Haciendo un movimiento con su dedo índice, el anciano me pidió que me acercara. Su rostro huesudo y demacrado, del color de las aceitunas, estaba atravesado por hondos surcos, semejantes a las grietas que quedan en la lava después de enfriarse. Avanzó delante de mí por un largo corredor, mal iluminado, cuya madera crujía y me resonaba dentro del pecho. El viejo encorvado, aunque todavía extrañamente viril, caminaba menos con cansancio que con desprecio. Llegamos a un enorme salón que parecía un anfiteatro. La luz de débiles bujías llenaba de sombras las cosas.
—Siéntese allí, y espere —ordenó con exasperada voz.
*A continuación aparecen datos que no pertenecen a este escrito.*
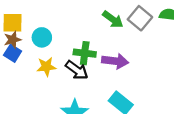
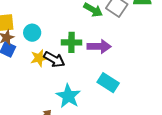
black arrow: (77, 70) -> (54, 59), moved

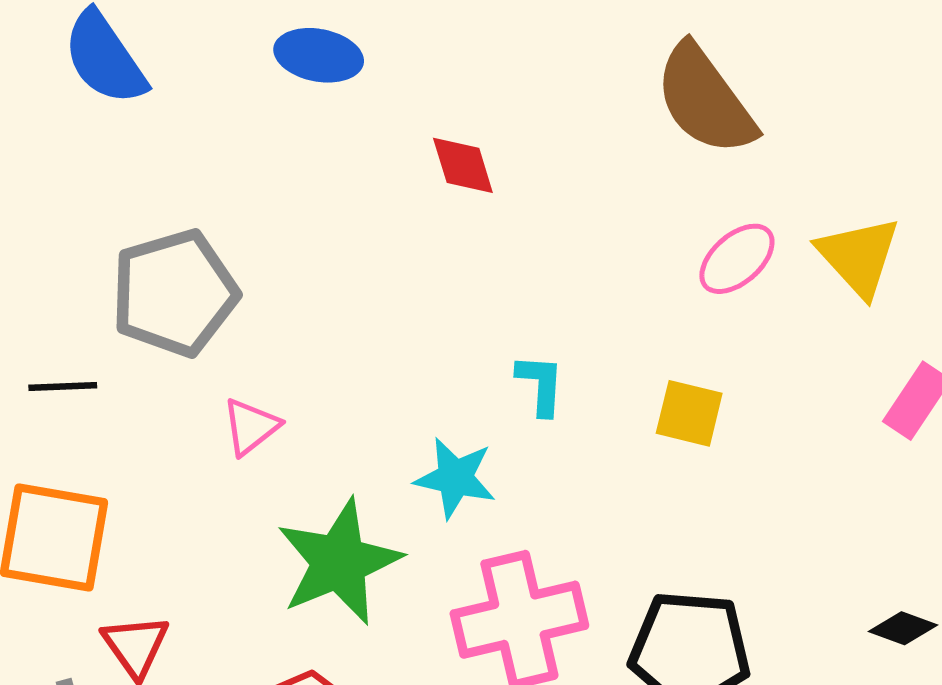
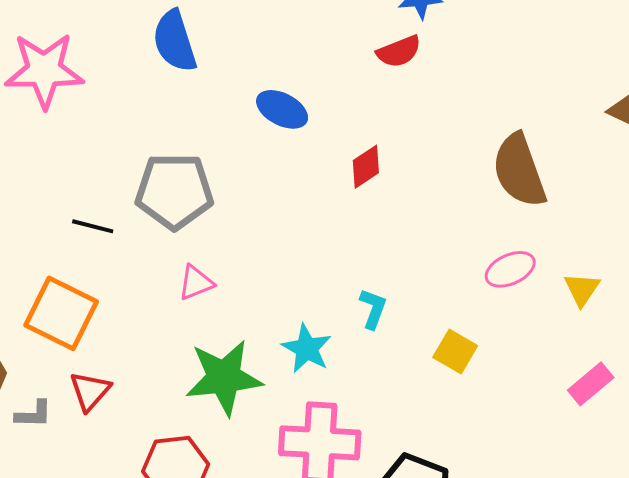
blue ellipse: (319, 55) -> (282, 109), moved
red diamond: (463, 165) -> (366, 167), turned 57
yellow triangle: (859, 256) -> (582, 289), size x0.7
Antes de que se retirara, no pude evitar que mi desconcierto preguntara:
—¿En cuánto tiempo veré a Jesús?
—¿Al necio que se dejó crucificar? —inquirió el anciano, dejando ver una sonrisa descalcificada que olía a cloaca— Para haber cumplido los cuarenta, es usted muy cándido— añadió con sorna.
Por primera vez, desde que fallecí, sentí miedo. Sus ojos inyectados de odio me estremecieron. Experimenté el vació de una caída libre cuando le pregunté dónde estaba. El achacoso hombre se relamió las encías ensangrentadas, y respondió:
—Esta es la casa de Belcebú. La sala de espera, para ser más precisos.
—Debe haber un error —dije con todas las angustias de mi vida cesada, apiñadas en este ominoso instante.
—¿Por qué lo dice?
—Fui un hombre correcto —respondí.
El decrépito caballero se rio desde los intestinos, y una sustancia lechosa se asomó a la comisura de sus labios. Me habló de Antonio, mi compañero de primaria al que yo molestaba dándole palmadas en la cabeza para despeinarlo. Luego me recordó a Leticia, una novia que tuve mucho tiempo atrás. De nuevo sonrió, y tuve que girar la cabeza para evitar una arcada.
—Sepa usted, estimado señor —dijo con un placer mal disimulado—, que Antonio llegó a odiar al viento porque se sentía terriblemente humillado cuando sus cabellos se desordenaban. Durante años padeció, como dicen ahora, “problemas de autoestima”. Y en cuanto a aquella muchacha, ¿acaso no se enteró que nunca pudo confiar en los hombres después de que usted le fuera infiel?
—¡Pero yo tenía siete y diecinueve años entonces! —dije, a la defensiva.
—Sí, sí, justamente: malo desde pequeño.
—¡¿Malo?!
Un viento súbito aulló en las ventanas cerradas, y el aire se enrareció de azufre. Algunas ratas zigzaguearon entre mis pies. Vi siluetas acezantes que parecían reclamarme con sus manos epilépticas, y escuché que bramaba el piso y aleteaba una nube de murciélagos. La temperatura aumentó.
—¿Eso es ser malo? —pregunté, cerca del espanto, pero indignado.
—Y soberbio —añadió el anciano.
—¡No es justo! —protesté.
Satanás se puso de pie, abandonó su risa asquerosa, y me escupió en la cara. Mi rostro, el que yo recordaba, empezó a derretirse.
—Lo que no es justo es que un tipo como usted, que no ostenta crímenes memorables, se quede en mi casa a perpetuidad.
Al escucharlo iracundo, tuve plena conciencia de que había algo peor que la muerte.